Hobbies usually cost you money for supplies. Maybe you travel to get more information about your hobby or to see how someone else does your hobby. According to the tax code, expenses for hobbies are not tax deductible to the extent that they exceed the income you earn from your hobby.
But, what if you were to classify your hobby as a business? Now, your expenses for supplies and travel are totally deductible. Now, if your business does not show a profit, you can take the loss as a business loss against your other income and lower your taxable income. Sounds great, right?
The IRS states that if your activities, no matter whether you call them a hobby or a business, must be engaged in with the intent to make a profit. It is understood that, especially in the first years of a business, it may lose money. And that is acceptable to the IRS. But, if your business has never shown a profit, the IRS will classify your business as a hobby and disqualify your deductions and business losses.
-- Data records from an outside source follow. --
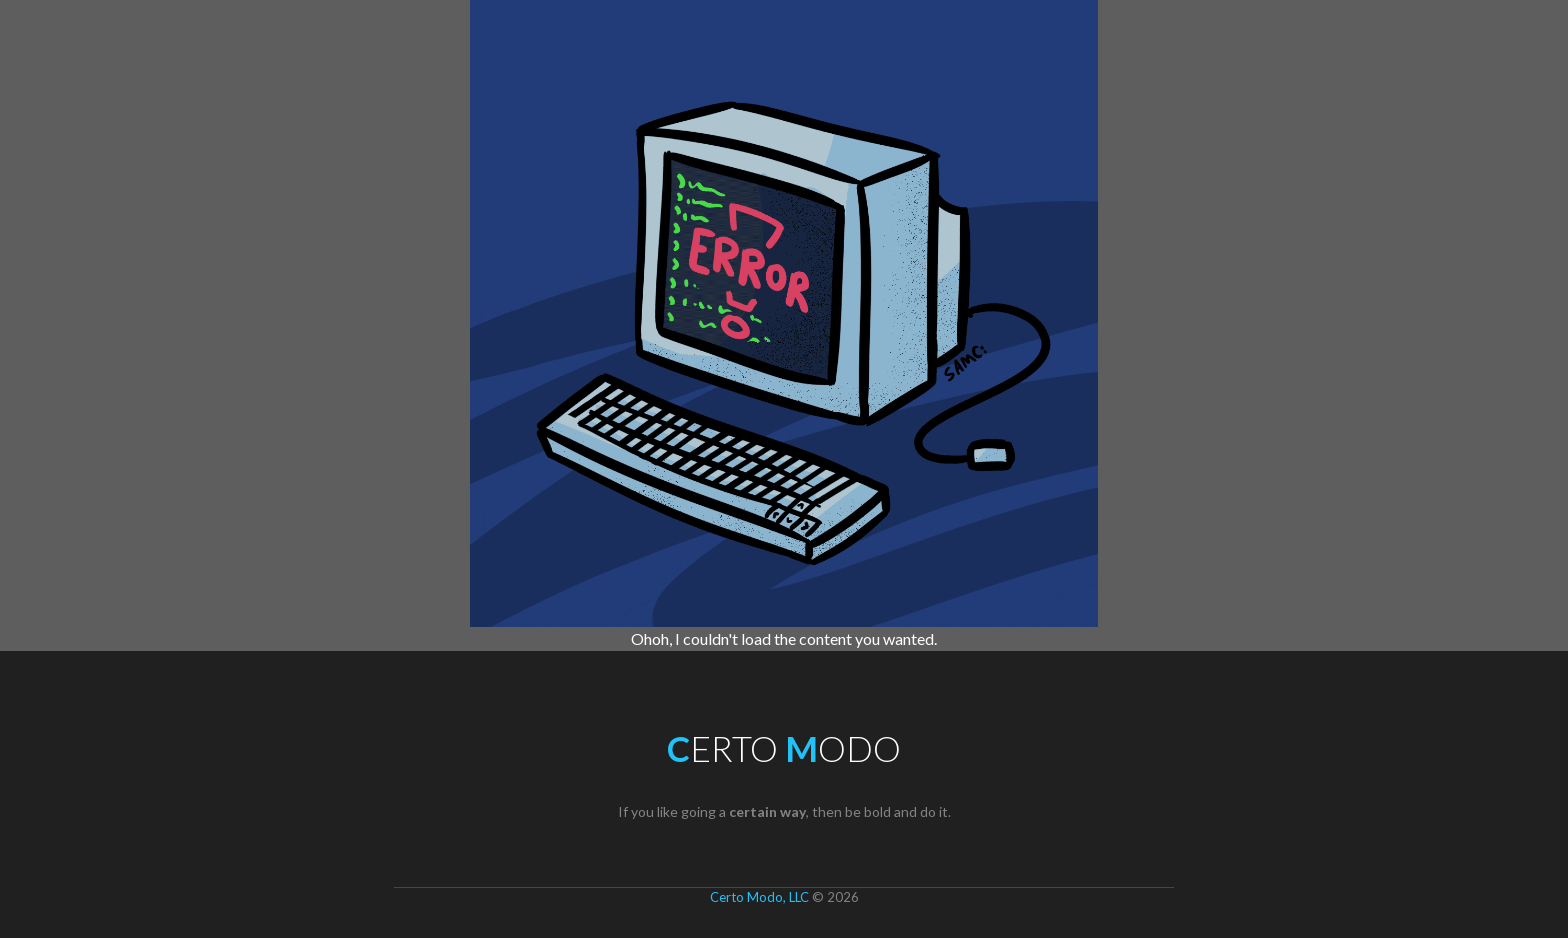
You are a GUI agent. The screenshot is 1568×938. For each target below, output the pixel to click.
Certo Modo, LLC (759, 897)
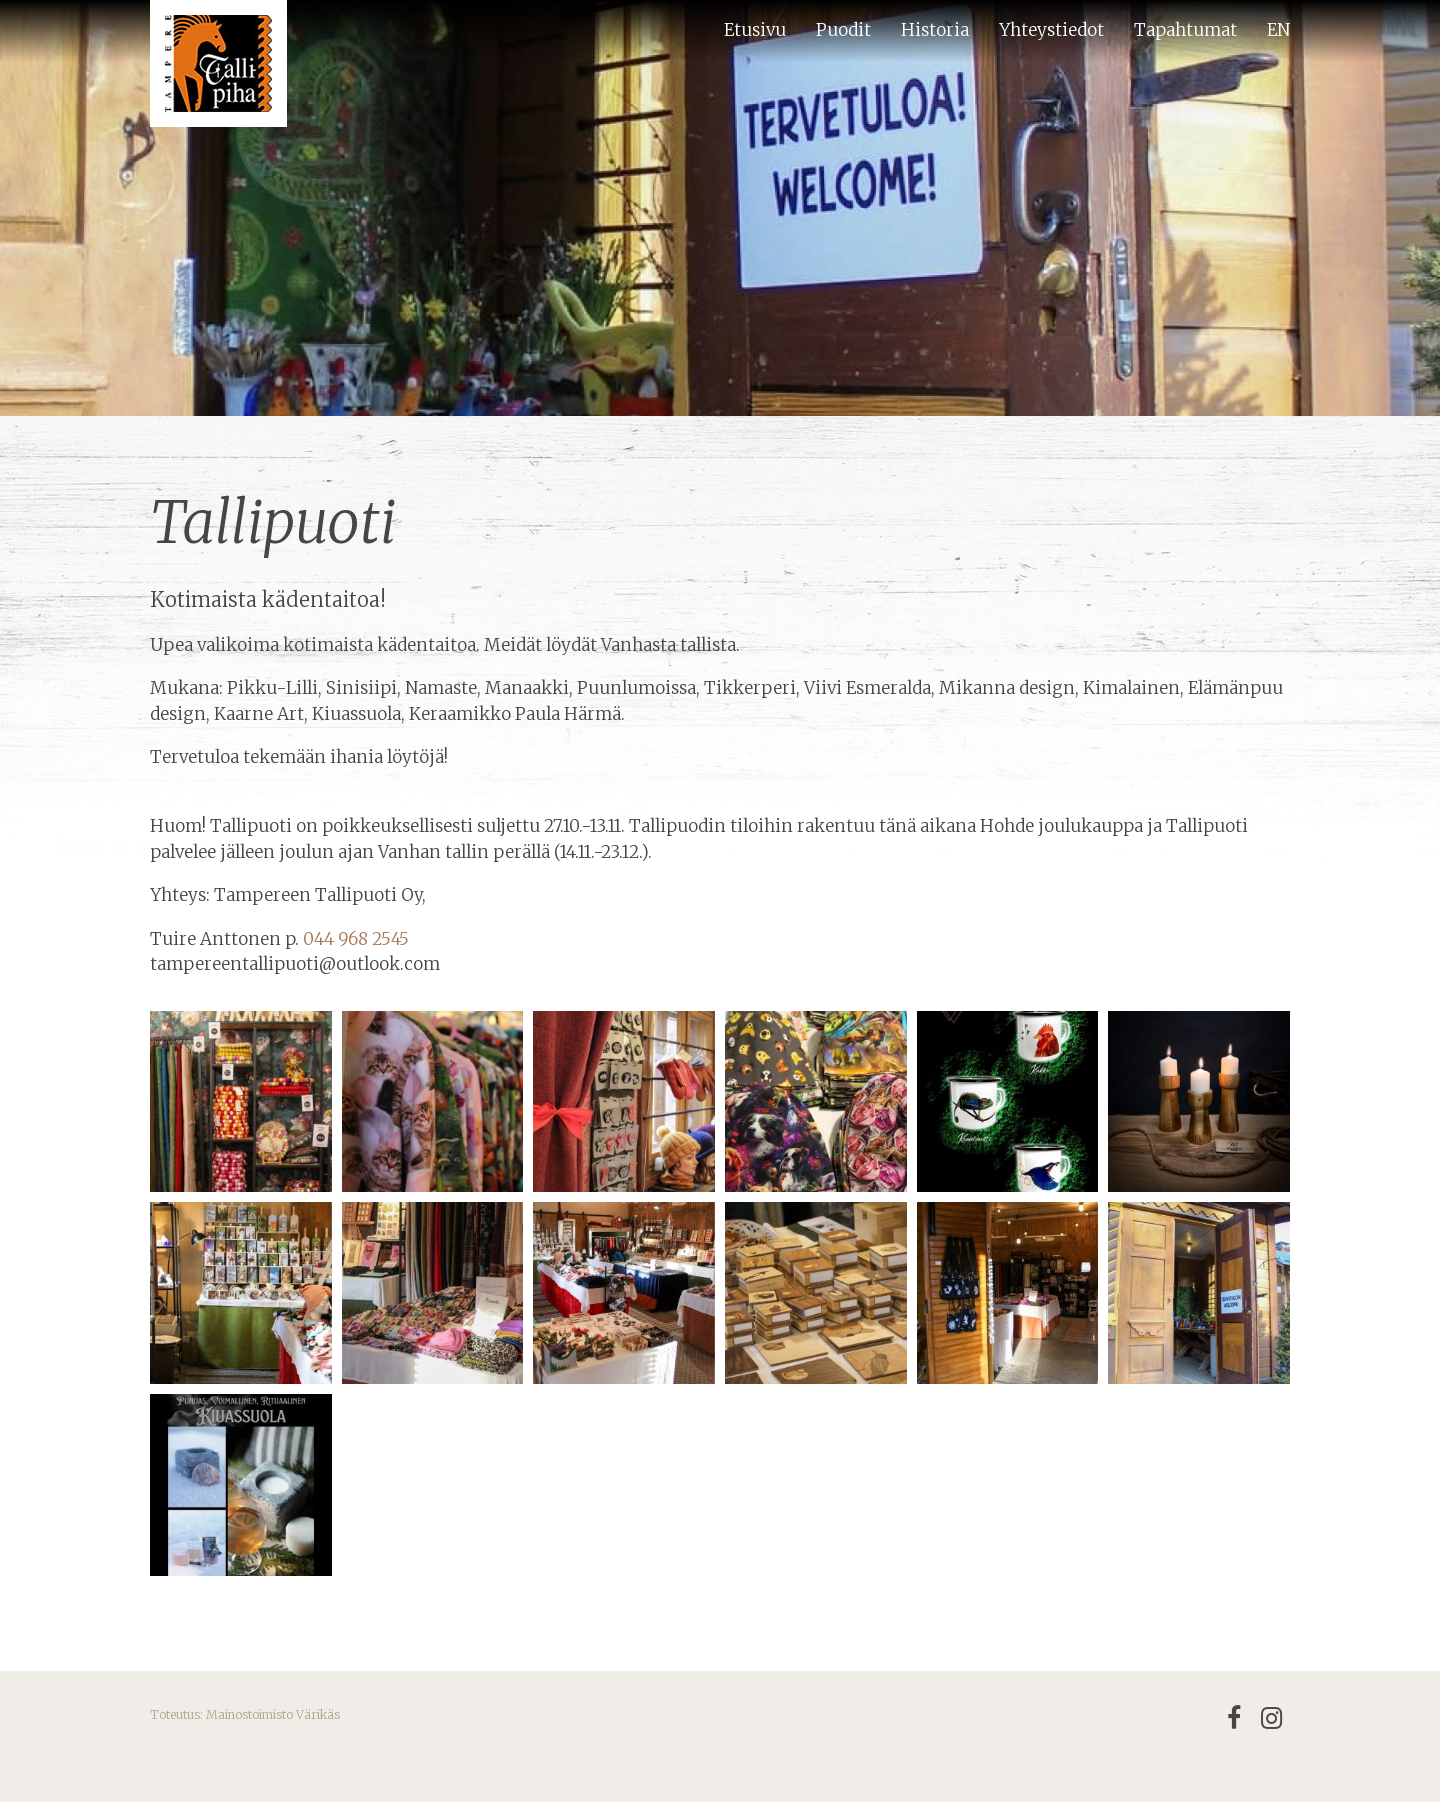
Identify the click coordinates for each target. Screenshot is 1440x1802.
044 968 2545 (356, 939)
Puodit (843, 30)
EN (1278, 30)
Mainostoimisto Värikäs (273, 1714)
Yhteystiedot (1051, 30)
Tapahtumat (1185, 30)
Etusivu (755, 30)
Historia (935, 30)
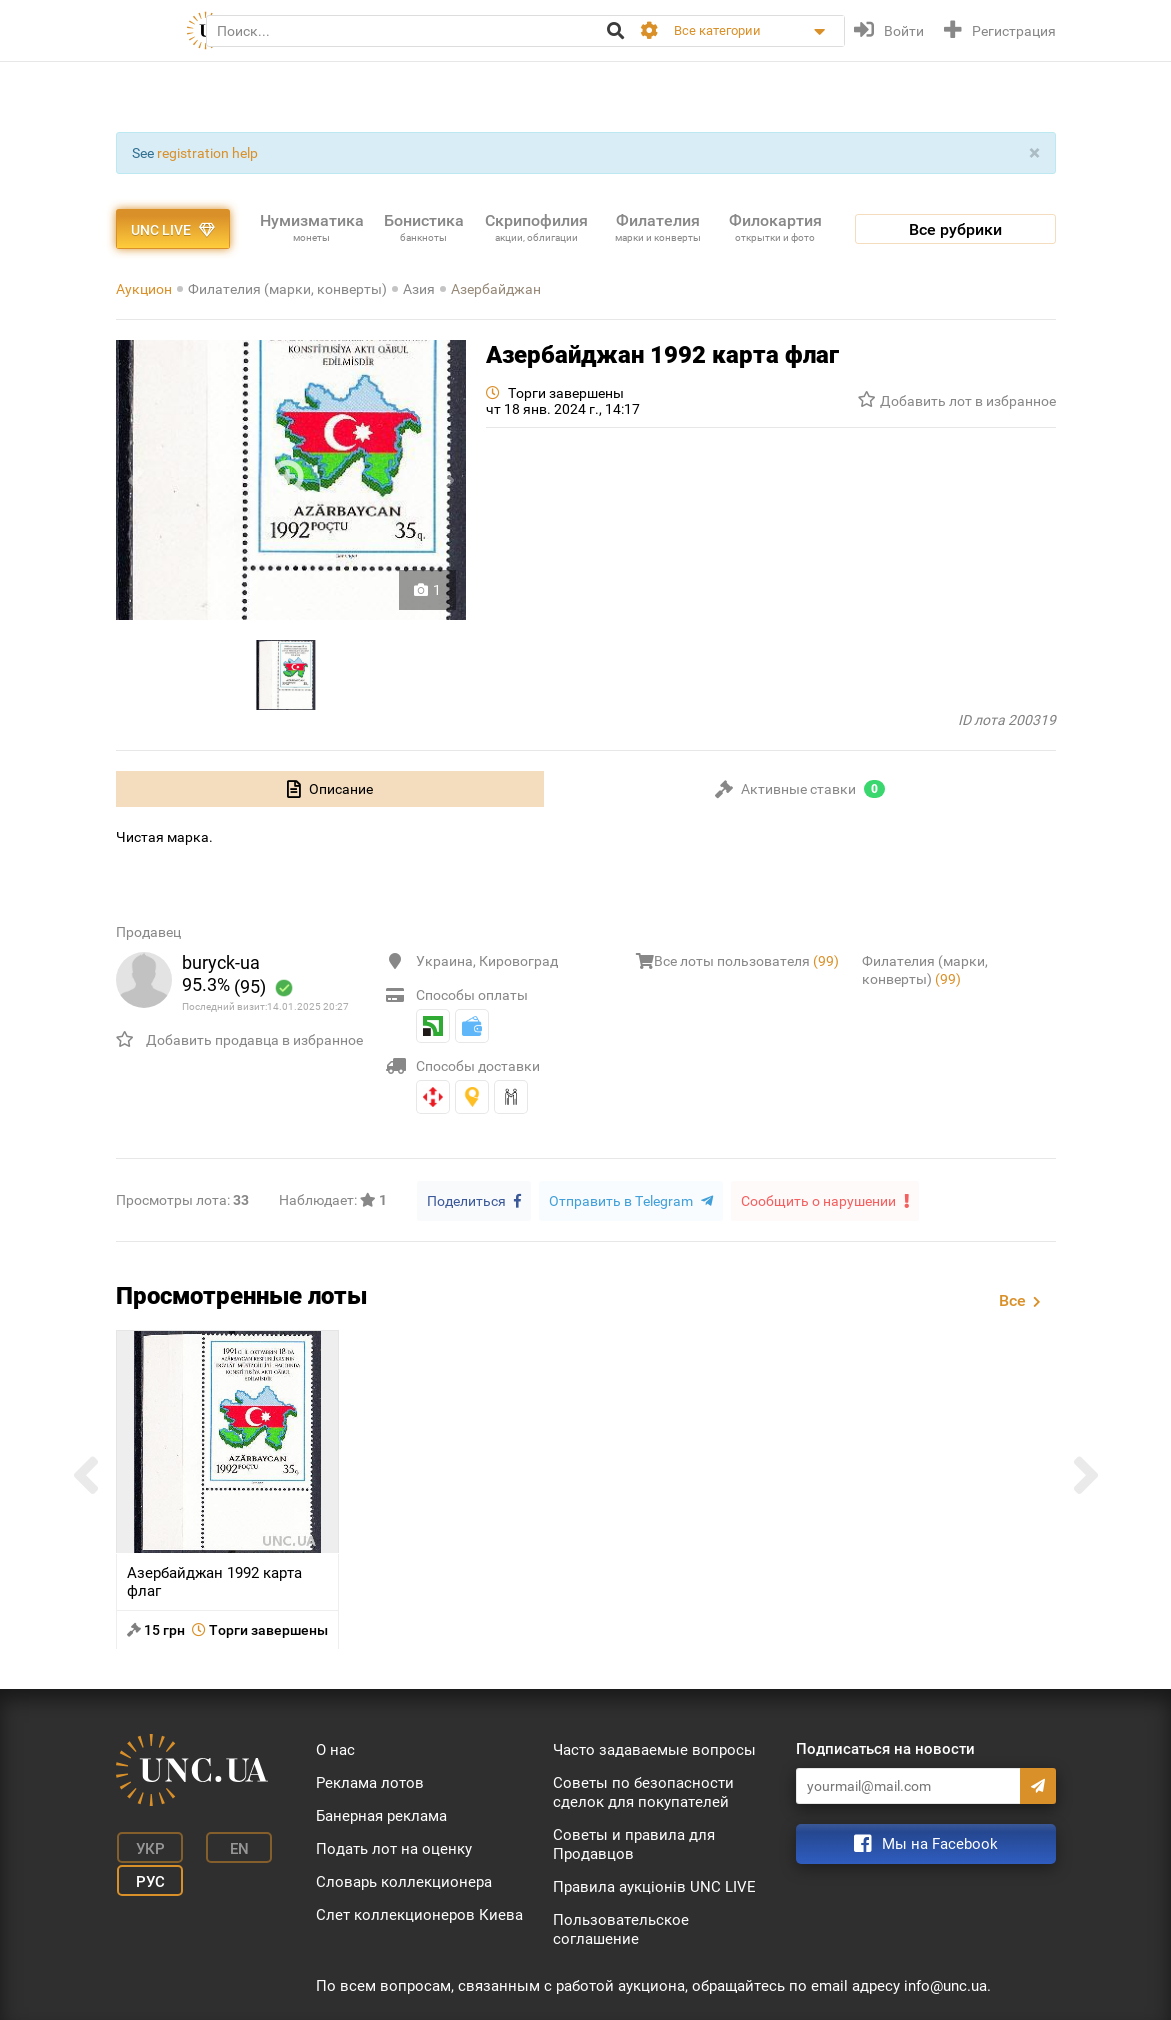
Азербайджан (496, 289)
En (228, 1846)
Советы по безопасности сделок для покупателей (643, 1791)
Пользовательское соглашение (621, 1928)
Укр (145, 1846)
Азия (419, 289)
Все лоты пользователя (746, 961)
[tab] (330, 789)
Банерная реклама (381, 1815)
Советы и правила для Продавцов (634, 1843)
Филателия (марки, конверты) (287, 289)
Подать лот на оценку (394, 1848)
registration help (207, 153)
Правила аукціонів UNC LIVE (654, 1886)
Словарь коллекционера (404, 1881)
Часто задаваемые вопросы (654, 1749)
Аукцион (144, 289)
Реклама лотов (370, 1782)
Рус (145, 1876)
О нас (335, 1749)
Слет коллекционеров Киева (419, 1914)
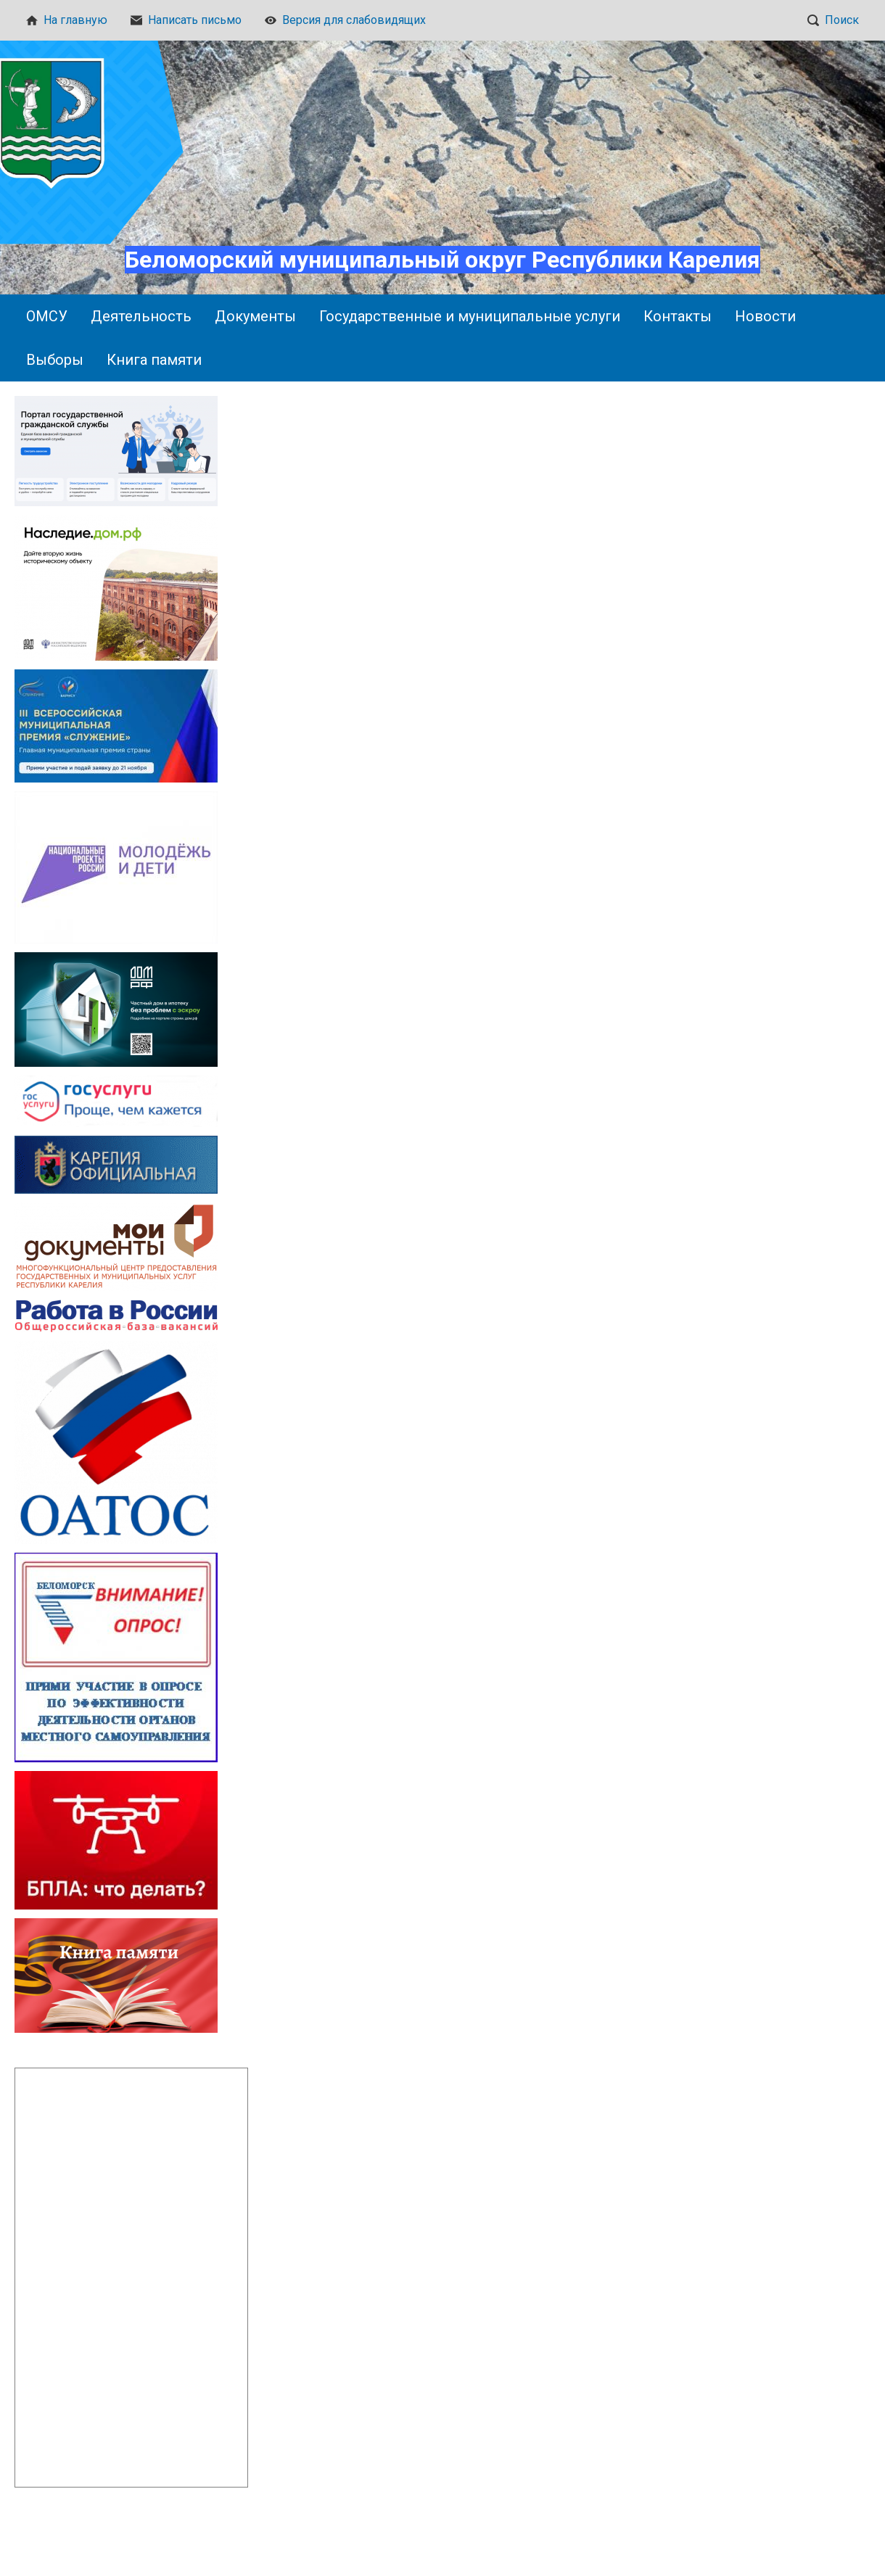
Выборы (54, 359)
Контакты (677, 316)
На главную (66, 20)
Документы (255, 316)
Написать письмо (186, 20)
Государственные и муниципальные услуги (469, 316)
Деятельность (141, 316)
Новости (765, 316)
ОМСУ (46, 316)
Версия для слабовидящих (345, 20)
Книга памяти (154, 359)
If the IRS suspects that you are classifying your hobby as a business, it will look at your past five (5) years of tax returns. If you haven’t made a profit in three (3) out of the past five (5) years, it will likely re-classify your business as a hobby. If you don’t meet this test, or you haven’t been in business for five (5) years, the IRS has a second test. It looks at whether you appear to be running a real business.
How do you show the IRS that you are running a real business that maybe isn’t doing well? Are you keeping records of income and expenses in a systematic way (the way that businesses usually keep their records)? Do you have a separate bank account for your business? Do you market your business? Do you have all of the necessary business licenses and permits? Are you spending most of your free time on this business or do you spend time on it when you feel like it? If you are in business for a few years, are your losses getting smaller? Do you look as if you are moving towards profitability? If your business is still showing a loss, have you changed anything about how you run your business to show you are trying to make a profit?
The IRS has seen many “businesses” that are actually hobbies. They know what real businesses look like and what hobbies look like. If you are really running a business, you should look like a business. If you think you will be able to fool the IRS, think again. And don’t forget that if your hobby makes you money, you have additional income that is reportable on your income tax return and on which you must pay income tax.